We can’t only be sorry we got caught in our sins. A bank robber may only be sorry because he didn’t get away with his crime. Repentance is not simply feeling bad about having sinned or being sorry for your actions; it is a change of heart and mind.

Fruits of Repentance

Repentance is changing the direction of your heart and mind to seek God above your earthly desires and sin. You cannot follow both God and your sin at the same time because they are in opposite directions. But repentance shifts your focus toward God and always produces fruit because your actions will follow your focus.

John the Baptist urged the Pharisees and Sadducees saying, “Therefore bring forth fruits worthy of repentance,” (Matthew 3:8). The Amplified Bible says it this way: “Bring forth fruit that is consistent with repentance [let your lives prove your change of heart].”

Your fruit may not be immediately visible to others, but it will be visible to you because you know what is going on in your heart and in your life. You will know when there has been a change, and after a while of consistent living, others will see your fruits of repentance too. Your life will prove that your heart has changed.

Remember the account of Joseph in Genesis 37-45? His brothers had betrayed him, and many years later, when their paths had crossed again, Joseph did not immediately trust them even though he had already forgiven them. He watched and listened to them, and only when he saw the fruit of their repentance did he know that they had truly changed their hearts and minds.

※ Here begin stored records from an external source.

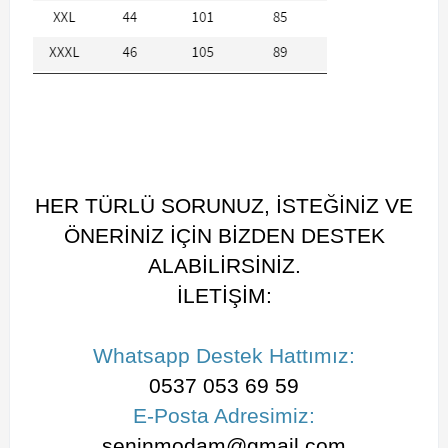
HER TÜRLÜ SORUNUZ, İSTEĞİNİZ VE
ÖNERİNİZ İÇİN BİZDEN DESTEK
ALABİLİRSİNİZ.
İLETİŞİM:
Whatsapp Destek Hattımız:
0537 053 69 59
E-Posta Adresimiz:
seninmodam@gmail.com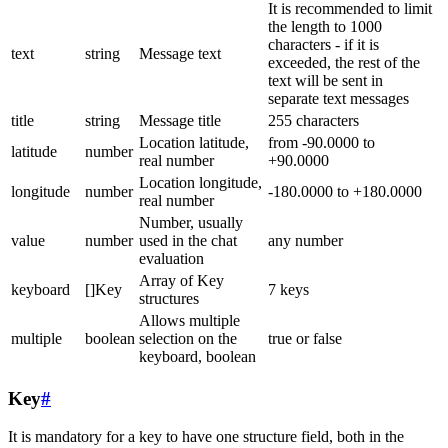
It is recommended to limit
the length to 1000
characters - if it is
text
string
Message text
exceeded, the rest of the
text will be sent in
separate text messages
title
string
Message title
255 characters
Location latitude,
from -90.0000 to
latitude
number
real number
+90.0000
Location longitude,
longitude
number
-180.0000 to +180.0000
real number
Number, usually
value
number
used in the chat
any number
evaluation
Array of Key
keyboard
[]Key
7 keys
structures
Allows multiple
multiple
boolean
selection on the
true or false
keyboard, boolean
Key
#
It is mandatory for a key to have one structure field, both in the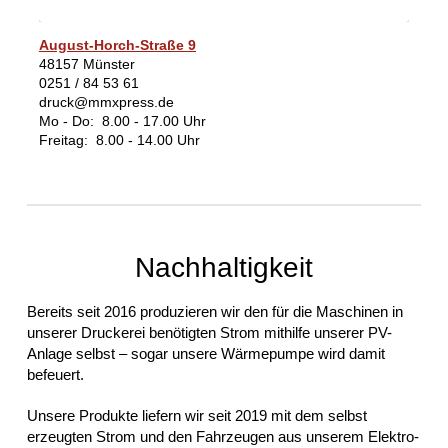
August-Horch-Straße 9
48157 Münster
0251 / 84 53 61
druck@mmxpress.de
Mo - Do: 8.00 - 17.00 Uhr
Freitag: 8.00 - 14.00 Uhr
Nachhaltigkeit
Bereits seit 2016 produzieren wir den für die Maschinen in
unserer Druckerei benötigten Strom mithilfe unserer PV-
Anlage selbst – sogar unsere Wärmepumpe wird damit
befeuert.
Unsere Produkte liefern wir seit 2019 mit dem selbst
erzeugten Strom und den Fahrzeugen aus unserem Elektro-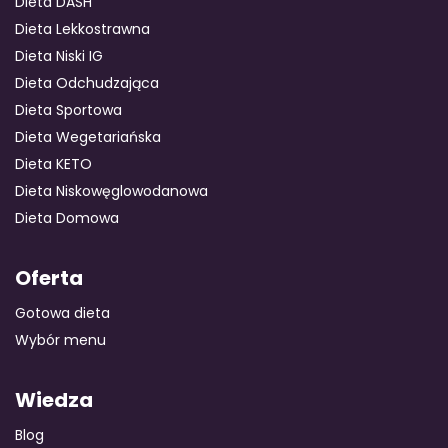
Dieta DASH
Dieta Lekkostrawna
Dieta Niski IG
GOTOWA DIETA
WYBÓR MENU
PAKIETY MEDYCZNE
Dieta Odchudzająca
Dieta Sportowa
Dieta Wegetariańska
Dieta KETO
Dieta Niskowęglowodanowa
Dieta Domowa
Oferta
Gotowa dieta
Wybór menu
Wiedza
Blog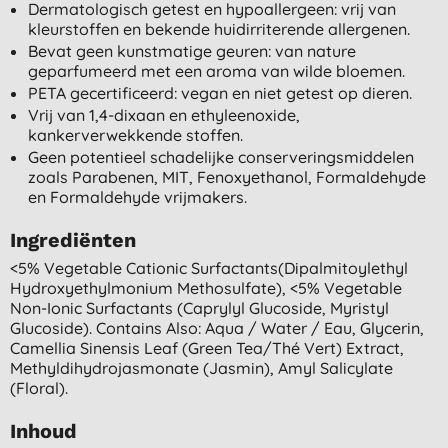
Dermatologisch getest en hypoallergeen: vrij van
kleurstoffen en bekende huidirriterende allergenen.
Bevat geen kunstmatige geuren: van nature
geparfumeerd met een aroma van wilde bloemen.
PETA gecertificeerd: vegan en niet getest op dieren.
Vrij van 1,4-dixaan en ethyleenoxide,
kankerverwekkende stoffen.
Geen potentieel schadelijke conserveringsmiddelen
zoals Parabenen, MIT, Fenoxyethanol, Formaldehyde
en Formaldehyde vrijmakers.
Ingrediënten
<5% Vegetable Cationic Surfactants(dipalmitoylethyl
Hydroxyethylmonium Methosulfate), <5% Vegetable
Non-Ionic Surfactants (caprylyl Glucoside, Myristyl
Glucoside). Contains Also: Aqua / Water / Eau, Glycerin,
Camellia Sinensis Leaf (green Tea/thé Vert) Extract,
Methyldihydrojasmonate (jasmin), Amyl Salicylate
(floral).
Inhoud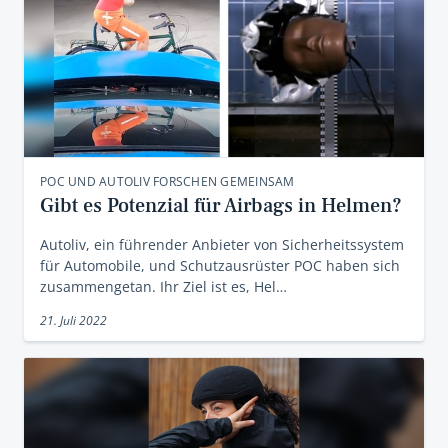
POC UND AUTOLIV FORSCHEN GEMEINSAM
Gibt es Potenzial für Airbags in Helmen?
Autoliv, ein führender Anbieter von Sicherheitssystem
für Automobile, und Schutzausrüster POC haben sich
zusammengetan. Ihr Ziel ist es, Hel…
21. Juli 2022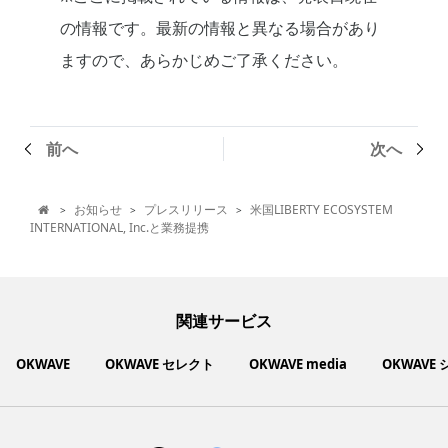
の情報です。最新の情報と異なる場合があり
ますので、あらかじめご了承ください。
前へ
次へ
お知らせ
プレスリリース
米国LIBERTY ECOSYSTEM
>
>
>

INTERNATIONAL, Inc.と業務提携
関連サービス
OKWAVE
OKWAVE セレクト
OKWAVE media
OKWAVE
社会動向に関心のあるユーザーへ情報を提供するメディアサイ
いいものお手頃価格で買えてちょっぴり社会貢献もできるお買
「感謝の気持ち」を伝え合えるデジタルサンクスカードサービ
ご利用中の製品の疑問をみんなで解決するQ&Aコミュニティ
あらゆる悩みや疑問を無料で解決できるQ&Aサービス
毎日がワクワクする商品・サービス紹介サイト
お金に関するお役立ちメディア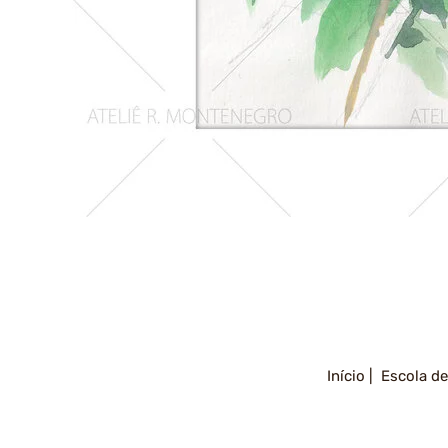
Girassois
2
Início |
Escola de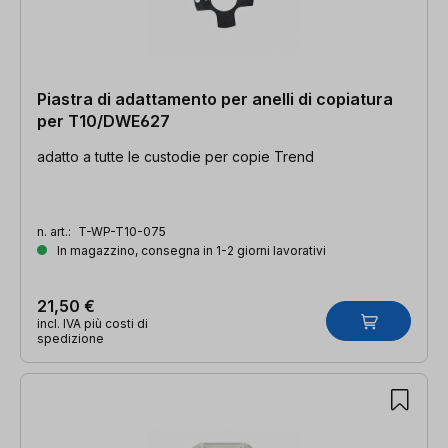
Piastra di adattamento per anelli di copiatura
per T10/DWE627
adatto a tutte le custodie per copie Trend
n. art.:
T-WP-T10-075
In magazzino, consegna in 1-2 giorni lavorativi
21,50 €
incl. IVA più costi di
spedizione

Genuine repentance comes from the heart and is always accompanied by a change in behavior. True repentance says and means, “If I had to do this over again, I would do it differently.”

Do Not Harden Your Heart

Repentance and shifting our focus back to God also makes it easier to hear His voice and know where He is leading. When we repent we change direction from chasing our sin and earthly things to chasing God and His heart.

In Hebrews, we are told, “See to it, brothers, that none of you has a sinful, unbelieving heart that turns away from the living God. But encourage one another daily, as long as it is called today, so that none of you may be hardened by sin’s deceitfulness…Today, if you hear His voice, do not harden your hearts…” (Hebrews 3:12-13, 15 NIV).

When God speaks to someone and they say no to Him, their heart is hardened. As He speaks to them repeatedly and they continue to say no, their heart gets harder and harder.

There was a woman who went to the doctor to get her ears checked because her hearing was fading. When the doctor checked, he found lots of leftover cotton from cotton balls stuck in her ears. The woman had been frequently dying her hair, and every time she would place cotton balls in her ears to keep out the dye. But each time she was leaving more and more leftover cotton in her ears which affected her ability to hear. Each time we ignore the voice of God, we are putting cotton balls in our ears and each time, it gets harder and harder to hear His voice.

Thankfully we have a choice; we do not have to have a heart that is hardened by the deceitfulness of sin. Instead, we can recognize that God’s dealing with our heart is a gift from Him. Instead of saying no to God, we can say yes.

So today, when you hear God’s voice, do not harden your heart. It makes no sense to keep going in a direction that takes you farther from your destination. Repent by turning to God and turning away from sin, and your heart will remain tender toward God.